(TASK DIRECTIONS) Repeat the lines from the line with "個人情報保護方針 (904, 1191)" to the line with "Ongedierte (429, 1482)" in the listing below, keeping both end lines and adding nothing.

***** TASK MATERIAL *****

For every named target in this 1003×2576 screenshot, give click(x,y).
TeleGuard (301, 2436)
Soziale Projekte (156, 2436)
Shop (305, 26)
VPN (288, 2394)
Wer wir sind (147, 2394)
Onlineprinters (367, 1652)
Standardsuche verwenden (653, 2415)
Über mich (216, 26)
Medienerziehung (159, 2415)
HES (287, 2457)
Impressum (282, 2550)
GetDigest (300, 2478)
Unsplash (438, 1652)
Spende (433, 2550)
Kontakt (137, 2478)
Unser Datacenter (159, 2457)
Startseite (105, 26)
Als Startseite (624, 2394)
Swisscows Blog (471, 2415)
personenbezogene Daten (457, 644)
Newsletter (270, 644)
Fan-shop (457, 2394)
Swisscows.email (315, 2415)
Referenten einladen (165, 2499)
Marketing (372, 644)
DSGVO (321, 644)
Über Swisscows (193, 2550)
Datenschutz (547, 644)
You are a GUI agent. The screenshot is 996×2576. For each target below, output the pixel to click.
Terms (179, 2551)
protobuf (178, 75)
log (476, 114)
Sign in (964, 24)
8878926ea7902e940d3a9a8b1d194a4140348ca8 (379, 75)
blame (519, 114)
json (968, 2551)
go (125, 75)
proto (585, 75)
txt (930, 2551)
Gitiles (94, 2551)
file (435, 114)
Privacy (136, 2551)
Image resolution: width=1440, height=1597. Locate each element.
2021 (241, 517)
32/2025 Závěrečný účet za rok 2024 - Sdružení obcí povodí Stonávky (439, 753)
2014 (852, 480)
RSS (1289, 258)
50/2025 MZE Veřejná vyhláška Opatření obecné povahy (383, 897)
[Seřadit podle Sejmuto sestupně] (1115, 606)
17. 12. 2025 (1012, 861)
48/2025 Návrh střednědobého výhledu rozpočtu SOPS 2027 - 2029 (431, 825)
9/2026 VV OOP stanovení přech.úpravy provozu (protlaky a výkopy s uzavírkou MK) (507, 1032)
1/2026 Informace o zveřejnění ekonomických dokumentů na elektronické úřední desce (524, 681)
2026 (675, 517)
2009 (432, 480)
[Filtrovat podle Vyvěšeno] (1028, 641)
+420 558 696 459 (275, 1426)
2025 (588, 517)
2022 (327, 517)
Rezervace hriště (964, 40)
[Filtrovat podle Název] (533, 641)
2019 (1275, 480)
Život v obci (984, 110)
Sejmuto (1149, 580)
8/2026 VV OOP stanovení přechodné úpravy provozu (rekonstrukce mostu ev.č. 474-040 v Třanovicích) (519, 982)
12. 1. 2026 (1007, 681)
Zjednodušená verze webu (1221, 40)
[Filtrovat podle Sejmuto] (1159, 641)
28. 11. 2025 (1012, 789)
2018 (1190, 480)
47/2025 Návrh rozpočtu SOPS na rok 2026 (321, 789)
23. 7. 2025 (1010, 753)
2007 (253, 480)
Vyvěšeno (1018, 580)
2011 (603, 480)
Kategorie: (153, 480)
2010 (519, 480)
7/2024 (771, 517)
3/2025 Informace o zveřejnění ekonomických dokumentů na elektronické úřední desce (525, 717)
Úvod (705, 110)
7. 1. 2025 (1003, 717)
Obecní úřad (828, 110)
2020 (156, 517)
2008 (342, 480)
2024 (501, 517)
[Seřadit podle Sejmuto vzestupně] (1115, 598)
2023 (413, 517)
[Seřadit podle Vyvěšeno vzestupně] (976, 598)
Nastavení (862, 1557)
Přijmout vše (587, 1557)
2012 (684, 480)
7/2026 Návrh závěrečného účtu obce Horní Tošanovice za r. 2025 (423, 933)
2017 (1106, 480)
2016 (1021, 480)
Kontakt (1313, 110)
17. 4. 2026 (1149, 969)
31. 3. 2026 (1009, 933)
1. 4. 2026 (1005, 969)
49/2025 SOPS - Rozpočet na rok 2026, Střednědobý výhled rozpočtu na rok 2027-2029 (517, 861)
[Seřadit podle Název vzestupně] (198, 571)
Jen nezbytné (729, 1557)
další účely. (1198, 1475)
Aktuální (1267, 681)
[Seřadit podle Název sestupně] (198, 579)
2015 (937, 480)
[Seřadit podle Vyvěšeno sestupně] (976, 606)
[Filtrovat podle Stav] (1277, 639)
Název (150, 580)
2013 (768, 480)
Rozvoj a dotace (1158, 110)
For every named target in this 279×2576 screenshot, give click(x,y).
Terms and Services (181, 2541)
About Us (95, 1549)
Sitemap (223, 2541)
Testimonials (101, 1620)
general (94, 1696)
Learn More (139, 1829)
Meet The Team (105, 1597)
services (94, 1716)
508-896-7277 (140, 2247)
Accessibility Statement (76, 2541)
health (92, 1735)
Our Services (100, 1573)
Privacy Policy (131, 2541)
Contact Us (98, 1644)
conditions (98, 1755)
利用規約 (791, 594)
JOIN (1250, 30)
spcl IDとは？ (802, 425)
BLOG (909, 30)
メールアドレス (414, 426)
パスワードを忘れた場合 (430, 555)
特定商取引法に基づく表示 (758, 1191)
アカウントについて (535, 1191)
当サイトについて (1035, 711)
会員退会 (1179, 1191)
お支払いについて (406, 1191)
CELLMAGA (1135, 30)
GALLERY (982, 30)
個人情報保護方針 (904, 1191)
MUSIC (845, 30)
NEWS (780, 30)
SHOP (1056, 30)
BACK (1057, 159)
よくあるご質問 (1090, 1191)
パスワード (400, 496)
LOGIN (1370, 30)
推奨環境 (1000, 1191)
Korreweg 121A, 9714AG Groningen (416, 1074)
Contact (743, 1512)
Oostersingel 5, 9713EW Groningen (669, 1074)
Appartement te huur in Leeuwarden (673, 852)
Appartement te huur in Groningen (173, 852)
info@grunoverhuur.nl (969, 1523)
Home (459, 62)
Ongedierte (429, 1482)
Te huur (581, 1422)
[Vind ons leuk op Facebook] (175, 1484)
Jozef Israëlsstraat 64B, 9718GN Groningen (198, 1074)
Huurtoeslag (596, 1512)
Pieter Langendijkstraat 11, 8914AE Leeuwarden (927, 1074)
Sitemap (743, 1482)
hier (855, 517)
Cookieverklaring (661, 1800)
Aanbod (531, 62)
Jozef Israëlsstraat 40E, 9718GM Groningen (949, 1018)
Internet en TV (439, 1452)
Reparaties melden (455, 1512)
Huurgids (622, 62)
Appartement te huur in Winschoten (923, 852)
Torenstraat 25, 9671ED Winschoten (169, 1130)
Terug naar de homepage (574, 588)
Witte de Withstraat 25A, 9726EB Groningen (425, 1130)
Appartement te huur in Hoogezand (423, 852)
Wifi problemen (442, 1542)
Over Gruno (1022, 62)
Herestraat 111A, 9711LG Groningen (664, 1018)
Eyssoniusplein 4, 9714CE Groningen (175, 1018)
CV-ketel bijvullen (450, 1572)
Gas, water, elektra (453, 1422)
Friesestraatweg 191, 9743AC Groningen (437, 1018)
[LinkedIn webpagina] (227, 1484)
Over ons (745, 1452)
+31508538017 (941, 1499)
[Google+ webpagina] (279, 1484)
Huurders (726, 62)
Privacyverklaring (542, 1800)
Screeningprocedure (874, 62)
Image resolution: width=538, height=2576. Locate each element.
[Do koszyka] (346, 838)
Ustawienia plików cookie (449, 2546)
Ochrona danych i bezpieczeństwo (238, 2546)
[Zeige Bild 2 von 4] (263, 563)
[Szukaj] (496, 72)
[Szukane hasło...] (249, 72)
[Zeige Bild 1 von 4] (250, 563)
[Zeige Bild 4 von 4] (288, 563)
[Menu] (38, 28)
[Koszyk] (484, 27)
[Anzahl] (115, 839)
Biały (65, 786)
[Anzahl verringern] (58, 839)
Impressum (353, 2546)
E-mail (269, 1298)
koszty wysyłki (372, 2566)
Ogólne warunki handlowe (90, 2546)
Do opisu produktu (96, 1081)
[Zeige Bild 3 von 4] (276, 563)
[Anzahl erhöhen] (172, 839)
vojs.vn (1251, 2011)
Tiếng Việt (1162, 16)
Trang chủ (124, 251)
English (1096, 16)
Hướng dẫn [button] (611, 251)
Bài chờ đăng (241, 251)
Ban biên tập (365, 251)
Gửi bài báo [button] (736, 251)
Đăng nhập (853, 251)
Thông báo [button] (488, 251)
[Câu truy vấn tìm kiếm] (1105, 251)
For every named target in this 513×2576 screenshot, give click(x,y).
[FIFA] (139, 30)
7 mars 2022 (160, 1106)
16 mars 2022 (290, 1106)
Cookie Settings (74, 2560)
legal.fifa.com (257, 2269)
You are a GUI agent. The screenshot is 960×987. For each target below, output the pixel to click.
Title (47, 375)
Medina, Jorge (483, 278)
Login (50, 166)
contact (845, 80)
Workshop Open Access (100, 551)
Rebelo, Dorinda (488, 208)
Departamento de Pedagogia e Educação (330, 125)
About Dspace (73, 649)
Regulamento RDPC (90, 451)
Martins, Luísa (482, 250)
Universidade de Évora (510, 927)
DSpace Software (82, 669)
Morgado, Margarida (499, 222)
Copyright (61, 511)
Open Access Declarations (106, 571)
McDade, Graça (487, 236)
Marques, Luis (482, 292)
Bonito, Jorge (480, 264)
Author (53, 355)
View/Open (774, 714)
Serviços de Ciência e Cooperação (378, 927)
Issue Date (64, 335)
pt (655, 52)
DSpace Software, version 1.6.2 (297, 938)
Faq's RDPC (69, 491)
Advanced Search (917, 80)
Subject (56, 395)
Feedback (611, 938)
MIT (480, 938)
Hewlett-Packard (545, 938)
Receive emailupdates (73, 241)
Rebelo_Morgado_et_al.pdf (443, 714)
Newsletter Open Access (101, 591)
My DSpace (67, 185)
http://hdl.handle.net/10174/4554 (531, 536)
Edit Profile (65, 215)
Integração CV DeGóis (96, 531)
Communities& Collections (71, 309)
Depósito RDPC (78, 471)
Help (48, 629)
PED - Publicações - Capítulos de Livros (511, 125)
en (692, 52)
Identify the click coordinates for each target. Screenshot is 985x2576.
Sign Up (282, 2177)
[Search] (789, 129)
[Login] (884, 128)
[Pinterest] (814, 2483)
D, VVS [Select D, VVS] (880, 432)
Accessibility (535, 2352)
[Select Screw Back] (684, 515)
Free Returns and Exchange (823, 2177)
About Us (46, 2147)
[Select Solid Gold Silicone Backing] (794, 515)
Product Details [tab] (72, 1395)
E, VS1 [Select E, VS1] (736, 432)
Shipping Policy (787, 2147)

*****

(RESPONSE AREA)
個人情報保護方針 (904, 1191)
MUSIC (845, 30)
NEWS (780, 30)
SHOP (1056, 30)
BACK (1057, 159)
よくあるご質問 (1090, 1191)
パスワード (400, 496)
LOGIN (1370, 30)
推奨環境 (1000, 1191)
Korreweg 121A, 9714AG Groningen (416, 1074)
Contact (743, 1512)
Oostersingel 5, 9713EW Groningen (669, 1074)
Appartement te huur in Leeuwarden (673, 852)
Appartement te huur in Groningen (173, 852)
info@grunoverhuur.nl (969, 1523)
Home (459, 62)
Ongedierte (429, 1482)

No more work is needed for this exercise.